Show every line of the data below that includes the word "Православной".

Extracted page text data
-.-.-
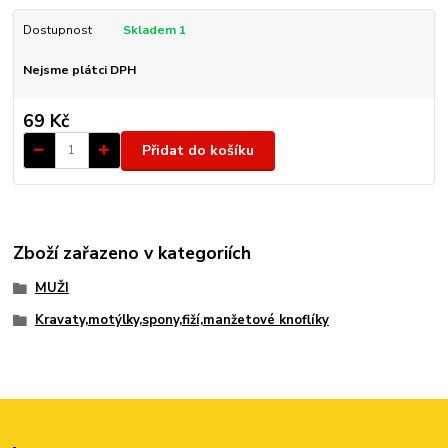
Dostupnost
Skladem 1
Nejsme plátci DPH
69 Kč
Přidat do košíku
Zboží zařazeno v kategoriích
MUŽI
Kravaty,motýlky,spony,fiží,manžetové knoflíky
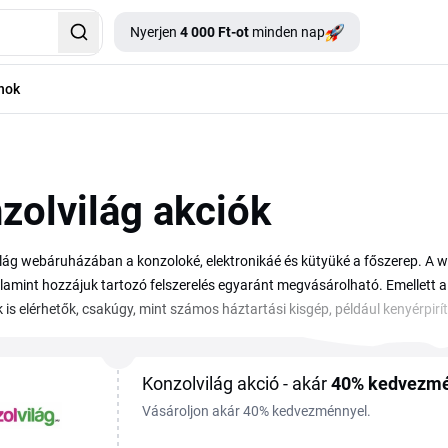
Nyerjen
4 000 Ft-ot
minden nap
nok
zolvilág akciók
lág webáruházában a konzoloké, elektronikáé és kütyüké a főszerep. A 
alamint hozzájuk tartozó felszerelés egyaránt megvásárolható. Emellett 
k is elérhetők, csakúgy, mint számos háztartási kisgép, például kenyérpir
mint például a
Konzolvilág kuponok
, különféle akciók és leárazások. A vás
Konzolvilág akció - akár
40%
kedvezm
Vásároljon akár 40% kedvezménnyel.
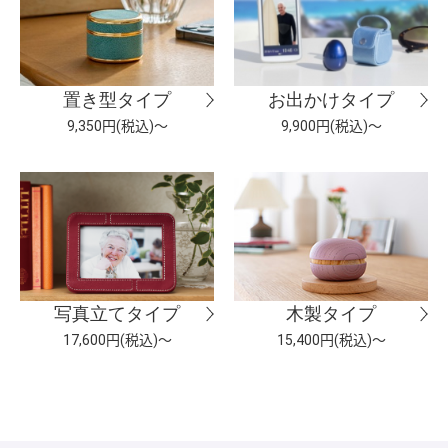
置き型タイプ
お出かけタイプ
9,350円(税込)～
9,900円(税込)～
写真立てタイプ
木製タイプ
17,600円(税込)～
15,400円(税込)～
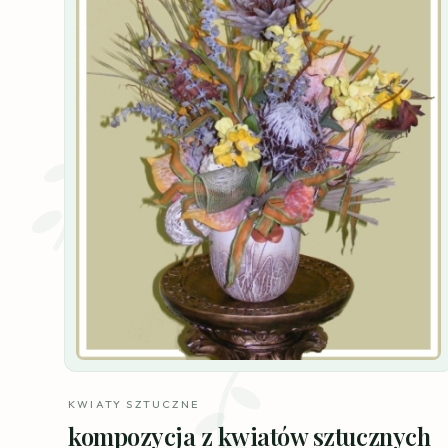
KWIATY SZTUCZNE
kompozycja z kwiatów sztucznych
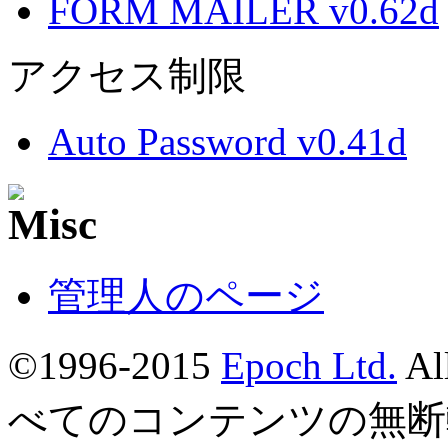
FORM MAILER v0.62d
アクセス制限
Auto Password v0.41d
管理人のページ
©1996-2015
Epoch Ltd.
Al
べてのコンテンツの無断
-.-.-
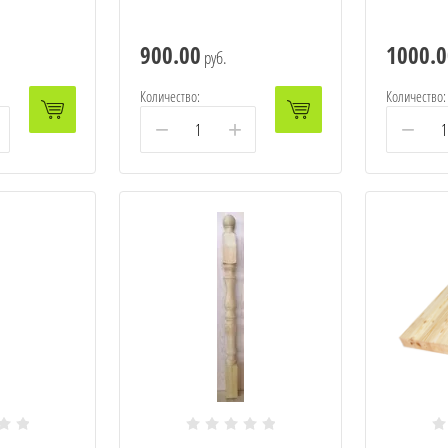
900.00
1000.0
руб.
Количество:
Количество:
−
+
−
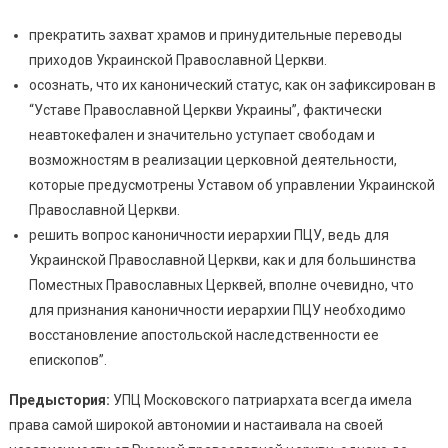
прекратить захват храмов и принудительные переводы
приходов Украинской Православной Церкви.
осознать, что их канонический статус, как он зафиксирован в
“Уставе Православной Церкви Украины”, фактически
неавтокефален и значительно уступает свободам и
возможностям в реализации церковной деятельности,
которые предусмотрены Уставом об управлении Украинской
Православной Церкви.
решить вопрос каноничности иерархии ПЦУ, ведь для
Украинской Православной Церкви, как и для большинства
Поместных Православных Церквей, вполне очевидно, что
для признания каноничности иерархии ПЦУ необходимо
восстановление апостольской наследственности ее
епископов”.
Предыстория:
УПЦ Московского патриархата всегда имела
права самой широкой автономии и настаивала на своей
-.-.-
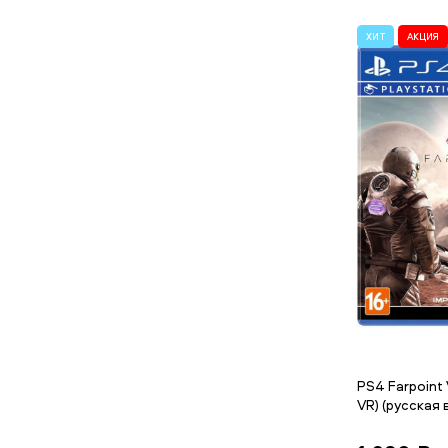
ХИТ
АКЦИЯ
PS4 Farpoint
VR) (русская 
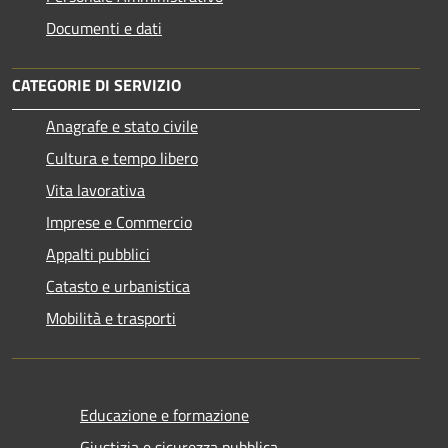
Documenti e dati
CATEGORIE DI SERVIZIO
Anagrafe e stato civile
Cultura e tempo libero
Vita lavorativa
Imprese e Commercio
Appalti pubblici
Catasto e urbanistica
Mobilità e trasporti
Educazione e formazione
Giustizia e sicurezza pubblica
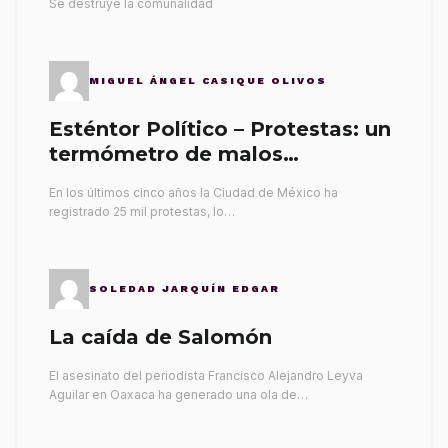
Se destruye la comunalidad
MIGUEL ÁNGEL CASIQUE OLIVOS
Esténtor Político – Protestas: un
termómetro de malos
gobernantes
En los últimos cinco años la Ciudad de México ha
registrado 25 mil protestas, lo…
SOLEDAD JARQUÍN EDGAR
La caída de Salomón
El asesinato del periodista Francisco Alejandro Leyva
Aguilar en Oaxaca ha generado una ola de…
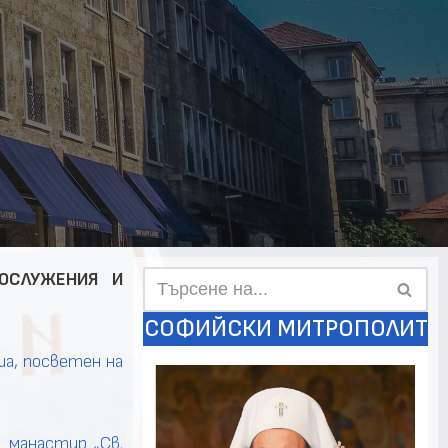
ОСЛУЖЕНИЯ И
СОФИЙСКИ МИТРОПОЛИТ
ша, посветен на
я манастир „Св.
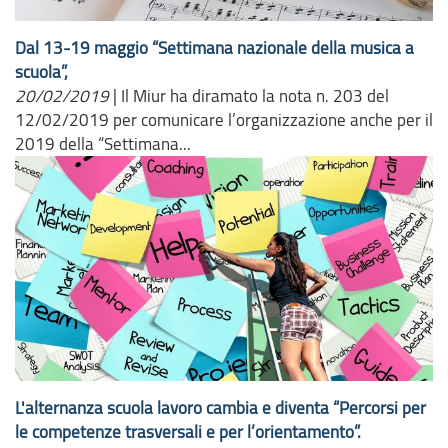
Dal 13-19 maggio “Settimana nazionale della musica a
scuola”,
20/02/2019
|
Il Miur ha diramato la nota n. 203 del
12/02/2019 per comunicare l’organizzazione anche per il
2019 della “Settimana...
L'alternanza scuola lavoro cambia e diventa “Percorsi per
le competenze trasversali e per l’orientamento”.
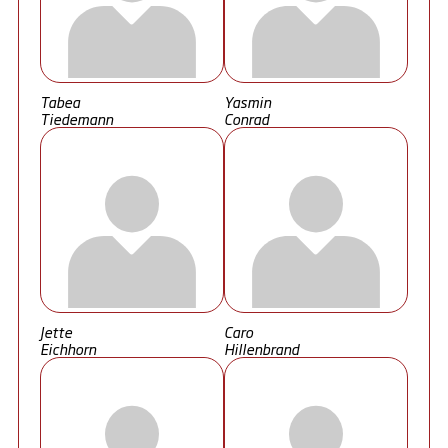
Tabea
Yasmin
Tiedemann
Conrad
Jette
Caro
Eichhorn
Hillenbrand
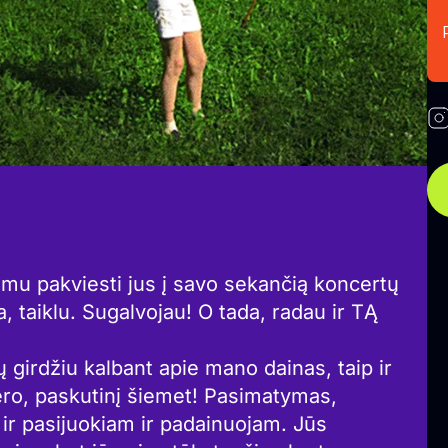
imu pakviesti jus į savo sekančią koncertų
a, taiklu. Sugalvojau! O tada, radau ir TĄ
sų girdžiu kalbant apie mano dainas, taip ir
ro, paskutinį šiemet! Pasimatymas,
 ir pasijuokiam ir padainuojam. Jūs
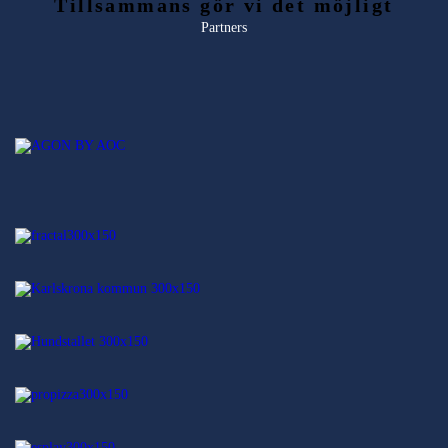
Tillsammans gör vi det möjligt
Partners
-.-.-
§ PROBLEM SOLUTION:
приходов Украинской Православной Церкви.
“Уставе Православной Церкви Украины”, фактически
Православной Церкви.
Украинской Православной Церкви, как и для большинства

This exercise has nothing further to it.